Brown points to the importance of cross-training workers so they can provide assistance that addresses a number of areas. “When you engage with an Oklahoma Human Services embedded worker that person isn’t just looking to answer SNAP (Supplemental Nutrition Assistance Program) questions for you, they’re aware of Medicaid and housing vouchers and what’s available in the community that’s not just a government resource.
“It takes relationships with organizations,” he says. “And we’re building those deeply. When we embed workers, the cultures between government and the nonprofit sector start to blur and come together and I think that is extremely helpful in the long term.”
Emphasizing customer service. “We’re building a world class customer experience,” says Brown, “and that requires us to have people who are trained in customer service when they greet you.” As he envisions a client’s arrival at a community office, there won’t be someone on the other side of plexiglass to greet them, but a helpful individual who can welcome them as they enter and inquire as to their needs.
Taking good care of the workforce. Improving the way human services are delivered depends on employees and Brown appreciates that. “These people are completely committed to our community. For the vast majority, this is not just a job or a paycheck. If it was, you’d probably take your skills elsewhere.”
But if people don’t get the good feelings they deserve from their work, initial motivations can quickly dissipate in a sea of governmental fog. As a result, in Oklahoma’s human services world, managers pay attention as much as they can to an employee’s interests. “We’ve made sure to try to align the passions of the employee and the passions of the partner and location,” Brown says. Attention to training and to employee mental health has also accelerated, with a doubling of employee assistance program visits, group counseling sessions and a new app that provides a counselor for someone to talk with on a 24/7 basis.

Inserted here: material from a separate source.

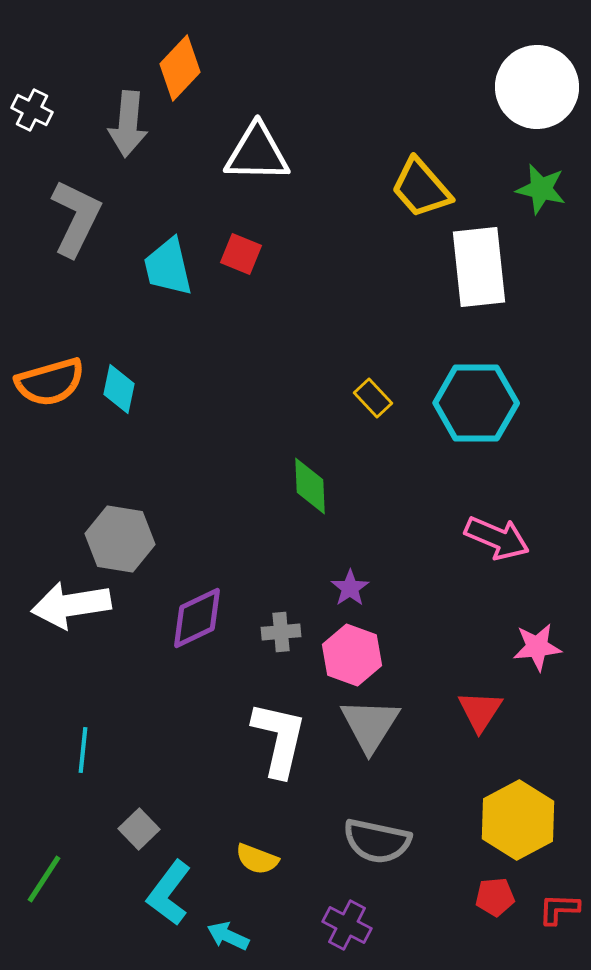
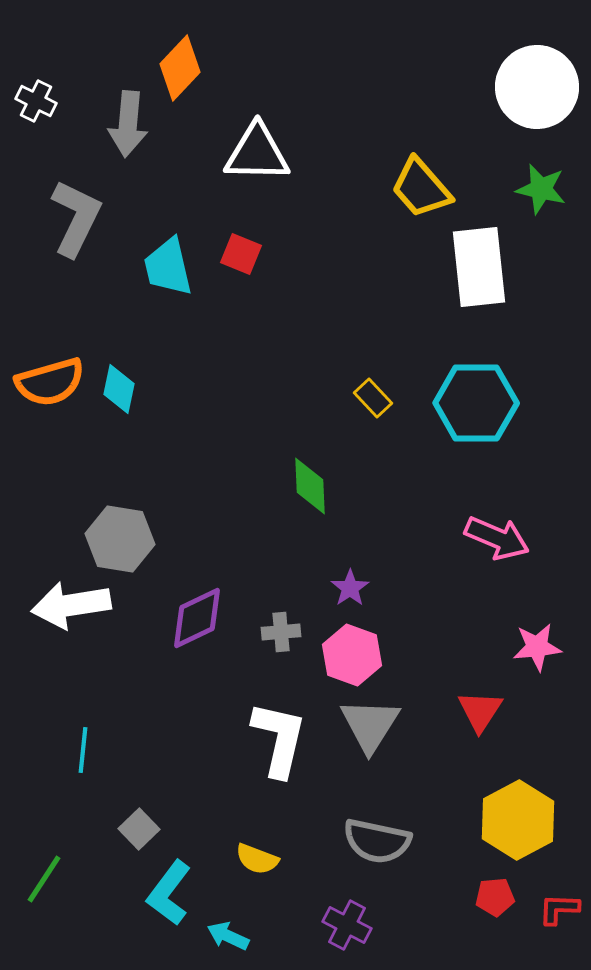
white cross: moved 4 px right, 9 px up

There’s evidence that this is working: In the last three years, Brown says the turnover rate has dropped nearly 17%, moving in the opposite direction from many government agencies, which are seeing turnover increase.
This is just one of many ways Browns’ efforts appear to be bearing fruit. While there’s are no one-size-fits-all solutions to the issues of government, in human services or elsewhere, other states can learn some of these lessons from Oklahoma, tailor them to their own needs, and likely see the benefits accrue.